The promise of immune-based therapy in conjunction with highly active antiretroviral therapy builds on observations made in HIV-1-infected patients who do not develop profound immunosuppression or develop AIDS—the so-called 'long-term nonprogressors'. Any imperfections in the management of HIV-1 disease with new drugs can be modified by the use of optimized immune-based therapy based on several modalities such as vaccines, cytokines and hormones with the potential to induce balanced immune responses that control viral rebound after the cessation of highly active antiretroviral therapy2,3.
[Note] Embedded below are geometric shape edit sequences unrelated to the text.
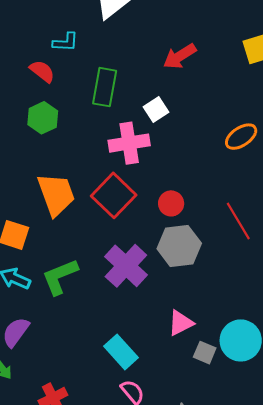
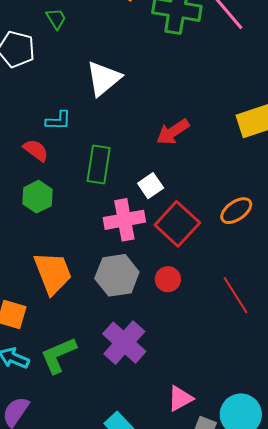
red square: (114, 195) -> (177, 224), moved
gray hexagon: (179, 246) -> (117, 275), moved

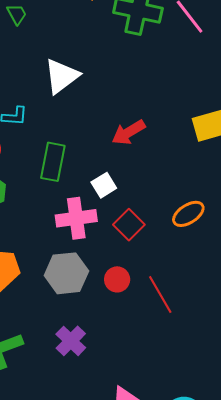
red square: (177, 224) -> (129, 225), size x0.7
red line: (235, 295) -> (160, 294), moved
purple cross: (124, 343) -> (71, 341), size x0.7

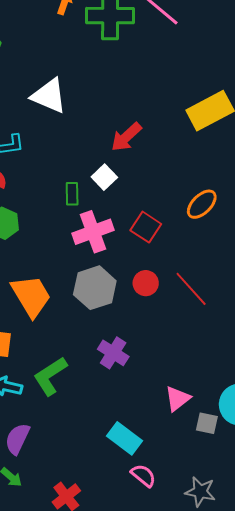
white triangle: (62, 76) -> (49, 96), turned -48
green rectangle: (53, 162) -> (72, 194), moved, size x0.6
white square: (104, 185) -> (104, 177), moved

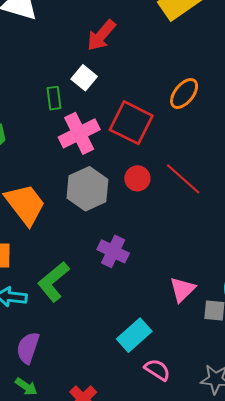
red square: (146, 227) -> (131, 123), size x1.4
cyan rectangle: (125, 438) -> (134, 335), turned -72

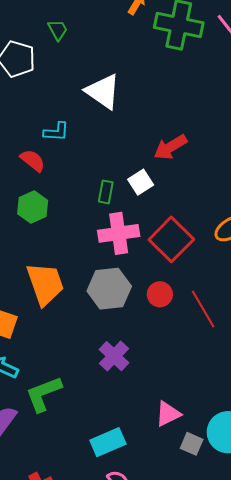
green L-shape: (53, 282) -> (43, 394), moved

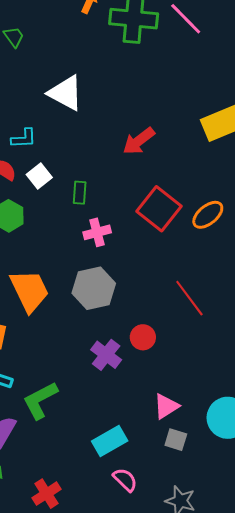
white square: (141, 182) -> (39, 176), moved
pink cross: (119, 233) -> (97, 232), size x0.7
red square: (171, 239) -> (159, 209), moved
red circle: (160, 294) -> (143, 337), moved
gray square: (192, 444) -> (176, 440), moved

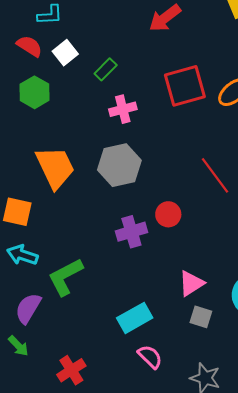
green rectangle: (80, 193) -> (106, 69), turned 40
red square: (159, 209) -> (185, 86), turned 36
purple cross: (106, 355) -> (131, 232), turned 36

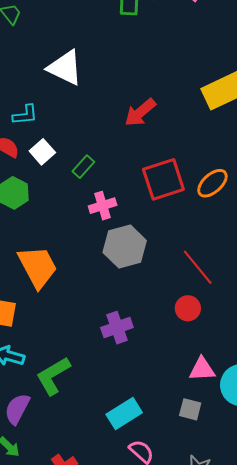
gray hexagon: (119, 165) -> (125, 246), moved
red circle: (168, 214) -> (188, 308), moved
pink triangle: (191, 283) -> (202, 369), moved, turned 32

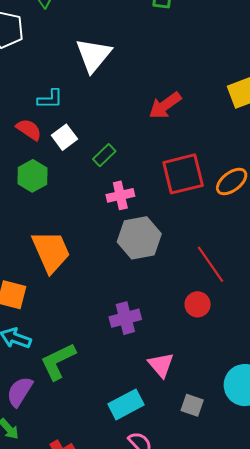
white triangle: (65, 68) -> (94, 55), turned 39
pink triangle: (202, 369) -> (161, 365), moved, turned 48

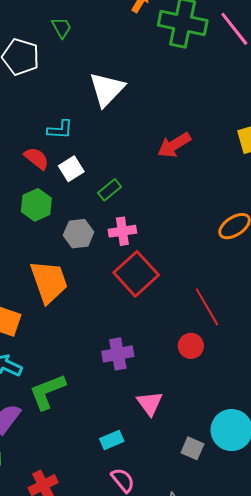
red square: (183, 174) -> (136, 274), moved, turned -33
gray hexagon: (139, 238) -> (79, 234), moved, size x0.7
cyan rectangle: (126, 404) -> (112, 440), size x0.7
gray square: (192, 405) -> (192, 448), moved

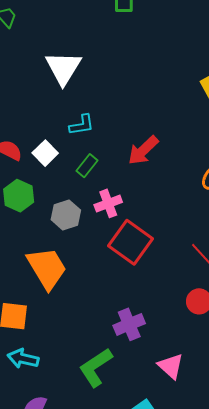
cyan L-shape: (60, 130) -> (82, 125), moved
red arrow: (174, 145) -> (143, 150), moved
green L-shape: (47, 392) -> (96, 367), moved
However, the 'Holy Grail' remains an effective prophylactic vaccine to halt the pandemic2. Here, perhaps strategies must be reconsidered and the focus redirected from vaccine induction of single entities such as T cells or antibodies or the innate response. Although some virological, immunological and genetic correlates with protection to infection have been suggested, work in nonhuman primates and in exposed seronegative people is far from conclusive. There is still insufficient knowledge of how to manipulate the immune system to induce responses of the desired quality, specificity and vigor. Perhaps the methods should now become more empirical, based on experience or observation rather than on imperfect theories. It must be recognized that prophylactic vaccines, which do not have the ability to induce sterilizing immunity at mucosal surfaces, may nevertheless rapidly limit the effect of early viral infection, leading to lower viral set points, thus substantially delaying the necessity for highly active antiretroviral therapy and the development of AIDS and also reducing viral transmission. Mathematical modeling suggests that a single 'log reduction' in the viral set point would reduce HIV-1-associated mortality for 20 years after vaccination and would have a profound effect on the pandemic4. Small pilot studies with high-risk HIV-1-negative people and with well characterized HIV-1-positive people using in-depth, well validated immunogenicity and new in vitro infectability assays should hasten the day when all people at risk of infection become 'exposed seronegatives' and all infected people become 'long-term nonprogressors'.